■ Exercise objective
Of the records that follow, copy only the lines from the line containing "Изготовление упаковки: упаковочные материалы" to the line containing "inmigrantes", both included, exactly as written.

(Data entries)
◆ ◆ ◆ ◆ ◆ ◆ ◆

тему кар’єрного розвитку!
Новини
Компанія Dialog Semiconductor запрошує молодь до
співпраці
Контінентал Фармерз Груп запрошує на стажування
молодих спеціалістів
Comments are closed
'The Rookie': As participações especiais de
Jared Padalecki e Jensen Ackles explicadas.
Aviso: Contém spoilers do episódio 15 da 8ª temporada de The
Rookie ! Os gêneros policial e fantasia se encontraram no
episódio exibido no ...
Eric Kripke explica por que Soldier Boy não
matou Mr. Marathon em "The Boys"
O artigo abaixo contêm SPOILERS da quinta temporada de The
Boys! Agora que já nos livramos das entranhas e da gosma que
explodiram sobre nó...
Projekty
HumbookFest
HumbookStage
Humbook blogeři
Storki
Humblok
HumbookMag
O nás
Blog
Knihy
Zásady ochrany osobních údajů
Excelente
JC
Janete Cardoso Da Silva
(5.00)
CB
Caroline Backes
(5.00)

◆ ◆ ◆ ◆ ◆ ◆ ◆

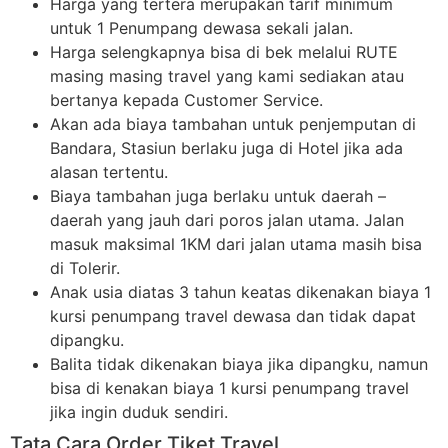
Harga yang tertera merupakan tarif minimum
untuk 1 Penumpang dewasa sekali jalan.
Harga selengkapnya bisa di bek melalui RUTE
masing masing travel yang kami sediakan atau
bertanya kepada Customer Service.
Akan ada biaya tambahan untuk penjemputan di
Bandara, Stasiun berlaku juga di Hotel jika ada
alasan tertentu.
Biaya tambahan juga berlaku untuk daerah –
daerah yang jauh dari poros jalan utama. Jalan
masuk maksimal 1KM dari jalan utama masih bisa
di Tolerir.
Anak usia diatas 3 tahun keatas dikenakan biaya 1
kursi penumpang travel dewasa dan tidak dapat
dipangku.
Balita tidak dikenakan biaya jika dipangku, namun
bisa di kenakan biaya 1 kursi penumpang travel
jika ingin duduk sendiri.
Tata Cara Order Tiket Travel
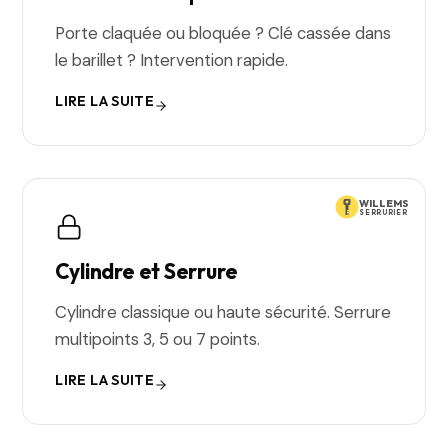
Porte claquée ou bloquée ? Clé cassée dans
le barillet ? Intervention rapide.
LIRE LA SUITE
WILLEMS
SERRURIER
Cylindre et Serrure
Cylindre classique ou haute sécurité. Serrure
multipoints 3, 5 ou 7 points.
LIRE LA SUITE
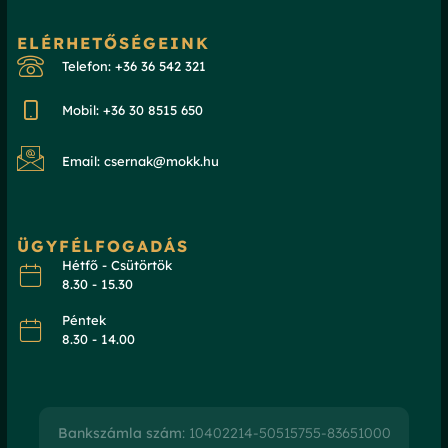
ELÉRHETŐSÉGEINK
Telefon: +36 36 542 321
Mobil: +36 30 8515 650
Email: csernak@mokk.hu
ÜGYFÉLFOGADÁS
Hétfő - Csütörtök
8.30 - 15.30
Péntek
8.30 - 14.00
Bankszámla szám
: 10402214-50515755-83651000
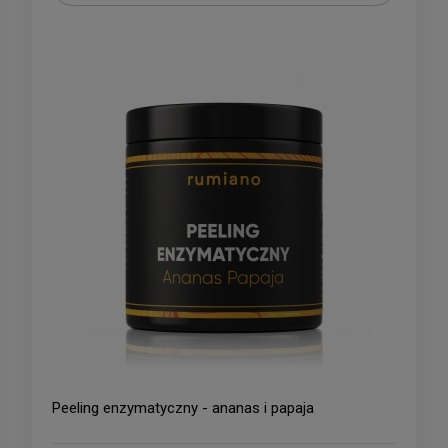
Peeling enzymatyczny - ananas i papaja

◆ ◆ ◆ ◆ ◆ ◆ ◆

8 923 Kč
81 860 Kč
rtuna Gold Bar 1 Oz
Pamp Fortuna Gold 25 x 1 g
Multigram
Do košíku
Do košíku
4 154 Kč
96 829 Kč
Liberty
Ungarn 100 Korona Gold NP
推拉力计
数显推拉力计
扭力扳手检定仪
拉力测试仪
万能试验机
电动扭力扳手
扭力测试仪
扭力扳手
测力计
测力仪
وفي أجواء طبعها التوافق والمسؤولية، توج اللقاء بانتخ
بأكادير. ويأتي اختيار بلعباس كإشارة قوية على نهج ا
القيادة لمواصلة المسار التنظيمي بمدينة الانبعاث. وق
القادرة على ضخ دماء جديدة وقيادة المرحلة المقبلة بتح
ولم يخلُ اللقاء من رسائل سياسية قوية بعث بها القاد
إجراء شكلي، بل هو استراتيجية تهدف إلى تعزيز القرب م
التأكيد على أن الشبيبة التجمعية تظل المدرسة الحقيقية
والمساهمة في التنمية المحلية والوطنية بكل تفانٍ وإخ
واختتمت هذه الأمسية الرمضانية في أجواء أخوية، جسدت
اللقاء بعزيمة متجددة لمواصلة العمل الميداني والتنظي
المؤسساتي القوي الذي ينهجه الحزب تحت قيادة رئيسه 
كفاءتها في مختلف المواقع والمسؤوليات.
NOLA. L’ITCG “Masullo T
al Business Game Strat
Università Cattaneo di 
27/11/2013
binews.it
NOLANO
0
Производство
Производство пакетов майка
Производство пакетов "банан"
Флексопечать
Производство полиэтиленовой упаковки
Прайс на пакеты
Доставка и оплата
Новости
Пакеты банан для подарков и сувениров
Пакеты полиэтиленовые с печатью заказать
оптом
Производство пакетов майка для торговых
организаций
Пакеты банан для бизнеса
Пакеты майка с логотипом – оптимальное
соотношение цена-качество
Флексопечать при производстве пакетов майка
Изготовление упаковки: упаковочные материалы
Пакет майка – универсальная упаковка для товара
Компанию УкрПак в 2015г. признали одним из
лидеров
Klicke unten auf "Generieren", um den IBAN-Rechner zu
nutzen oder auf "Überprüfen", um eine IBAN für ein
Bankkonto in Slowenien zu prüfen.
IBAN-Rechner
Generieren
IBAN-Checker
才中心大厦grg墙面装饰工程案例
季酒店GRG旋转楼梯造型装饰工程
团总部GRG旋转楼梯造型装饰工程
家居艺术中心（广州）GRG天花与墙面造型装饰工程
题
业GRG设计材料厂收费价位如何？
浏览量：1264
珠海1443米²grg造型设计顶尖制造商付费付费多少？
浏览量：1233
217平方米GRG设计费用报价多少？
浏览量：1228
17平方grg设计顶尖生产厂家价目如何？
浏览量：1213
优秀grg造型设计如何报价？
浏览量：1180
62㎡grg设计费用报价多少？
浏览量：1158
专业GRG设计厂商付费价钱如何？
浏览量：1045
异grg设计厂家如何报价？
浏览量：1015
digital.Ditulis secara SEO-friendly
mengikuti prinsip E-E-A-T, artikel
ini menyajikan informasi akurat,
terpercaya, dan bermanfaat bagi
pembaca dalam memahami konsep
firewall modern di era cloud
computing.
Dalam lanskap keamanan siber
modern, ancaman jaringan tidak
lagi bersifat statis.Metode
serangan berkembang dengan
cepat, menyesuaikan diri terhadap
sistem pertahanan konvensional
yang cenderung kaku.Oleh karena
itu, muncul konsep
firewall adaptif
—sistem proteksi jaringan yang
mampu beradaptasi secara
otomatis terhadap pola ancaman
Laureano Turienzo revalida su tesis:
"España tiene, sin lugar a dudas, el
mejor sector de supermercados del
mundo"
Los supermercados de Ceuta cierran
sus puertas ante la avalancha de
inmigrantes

◆ ◆ ◆ ◆ ◆ ◆ ◆

■ Answer to this task
Изготовление упаковки: упаковочные материалы
Пакет майка – универсальная упаковка для товара
Компанию УкрПак в 2015г. признали одним из
лидеров
Klicke unten auf "Generieren", um den IBAN-Rechner zu
nutzen oder auf "Überprüfen", um eine IBAN für ein
Bankkonto in Slowenien zu prüfen.
IBAN-Rechner
Generieren
IBAN-Checker
才中心大厦grg墙面装饰工程案例
季酒店GRG旋转楼梯造型装饰工程
团总部GRG旋转楼梯造型装饰工程
家居艺术中心（广州）GRG天花与墙面造型装饰工程
题
业GRG设计材料厂收费价位如何？
浏览量：1264
珠海1443米²grg造型设计顶尖制造商付费付费多少？
浏览量：1233
217平方米GRG设计费用报价多少？
浏览量：1228
17平方grg设计顶尖生产厂家价目如何？
浏览量：1213
优秀grg造型设计如何报价？
浏览量：1180
62㎡grg设计费用报价多少？
浏览量：1158
专业GRG设计厂商付费价钱如何？
浏览量：1045
异grg设计厂家如何报价？
浏览量：1015
digital.Ditulis secara SEO-friendly
mengikuti prinsip E-E-A-T, artikel
ini menyajikan informasi akurat,
terpercaya, dan bermanfaat bagi
pembaca dalam memahami konsep
firewall modern di era cloud
computing.
Dalam lanskap keamanan siber
modern, ancaman jaringan tidak
lagi bersifat statis.Metode
serangan berkembang dengan
cepat, menyesuaikan diri terhadap
sistem pertahanan konvensional
yang cenderung kaku.Oleh karena
itu, muncul konsep
firewall adaptif
—sistem proteksi jaringan yang
mampu beradaptasi secara
otomatis terhadap pola ancaman
Laureano Turienzo revalida su tesis:
"España tiene, sin lugar a dudas, el
mejor sector de supermercados del
mundo"
Los supermercados de Ceuta cierran
sus puertas ante la avalancha de
inmigrantes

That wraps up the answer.